The effects of thioketo substitution upon uracil-adenine interactions in polyribonucleotides. Synthesis and properties of poly (2-thiouridylic acid) and poly(2,4-dithiouridylic acid).

Abstract

The physical and biological properties of two new poly(U) analogs, poly(2‐thiouridylic acid) or poly(s2U) and poly(2,4‐dithiouridylic acid) or poly(s2s4U) have been investigated. Ultraviolet absorption and circular dichroism spectra of poly(s2U) and poly(s2s4U) as well as those of the corresponding monomers were measured. Absorption‐temperature and absorption‐pH profiles of both poly(s2U) and poly(s2s4U) displayed sharp cooperative transitions. The phase transition diagrams of poly(s2U) and poly(s2s4U) show the high stability of their secondary structures. Neither poly(s2U) nor poly(s2s4U) formed helical complexes with poly(A). It was concluded from the corresponding phase transition diagrams that the reason for this behaviour is the larger thermodynamical stability of the poly(s2U) or poly(s2s4U) helices over the hypothetical complexes poly(s2U) · poly(A) or poly(s2s4U) – poly(A). Sedimentation velocity analysis of poly(s2U) and poly(s2s4U) revealed sedimentation coefficients S20,w of 28 S and 12 S, respectively.
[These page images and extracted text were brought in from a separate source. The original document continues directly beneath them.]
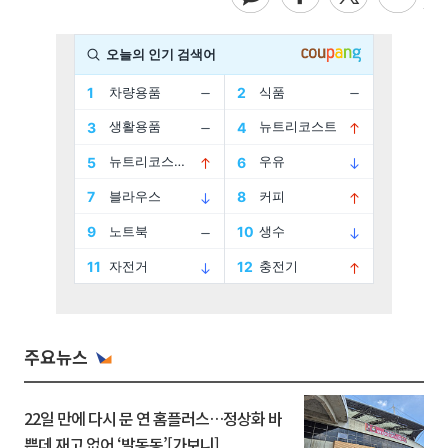
주요뉴스
22일 만에 다시 문 연 홈플러스…정상화 바
쁜데 재고 없어 ‘발동동’[가보니]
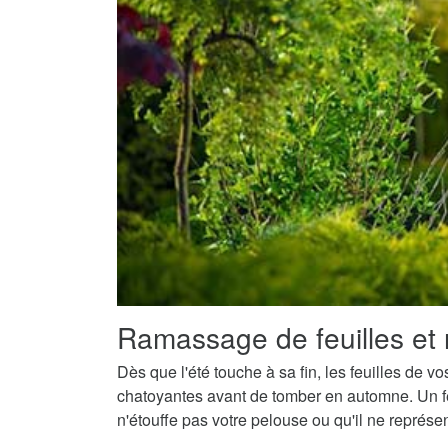
Ramassage de feuilles et 
Dès que l'été touche à sa fin, les feuilles de v
chatoyantes avant de tomber en automne. Un fe
n'étouffe pas votre pelouse ou qu'il ne représ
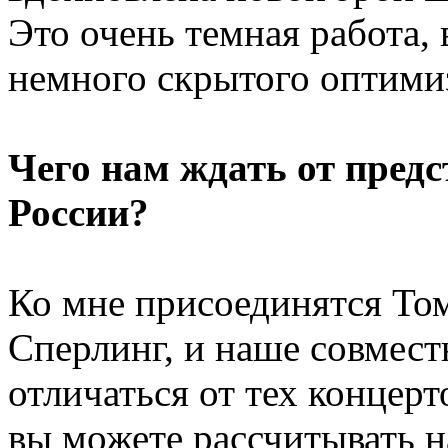
Это очень темная работа, 
немного скрытого оптим
Чего нам ждать от пред
России?
Ко мне присоединятся То
Сперлинг, и наше совмест
отличаться от тех концерто
вы можете рассчитывать на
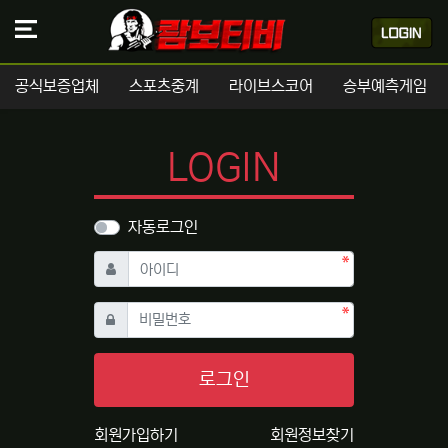
공식보증업체
스포츠중계
라이브스코어
승부예측게임
LOGIN
자동로그인
필수
아이디
필수
비밀번호
로그인
회원가입하기
회원정보찾기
A more detailed analysis of poly(s2U) lead to the conclusion that poly(s2U) exists as an intra‐molecular associate of two anti‐parallel poly(s2U) strands in the form of a large hairpin. Consistent with their physical properties, poly(s2U) and poly(s2s4U) are not able to replace poly(U) as messengers in the cell‐free synthesis of poly(phenylalanine). Poly(s2U) is only poorly, poly(s2s4U) not at all phosphorolyzed by polynucleotide phosphorylase.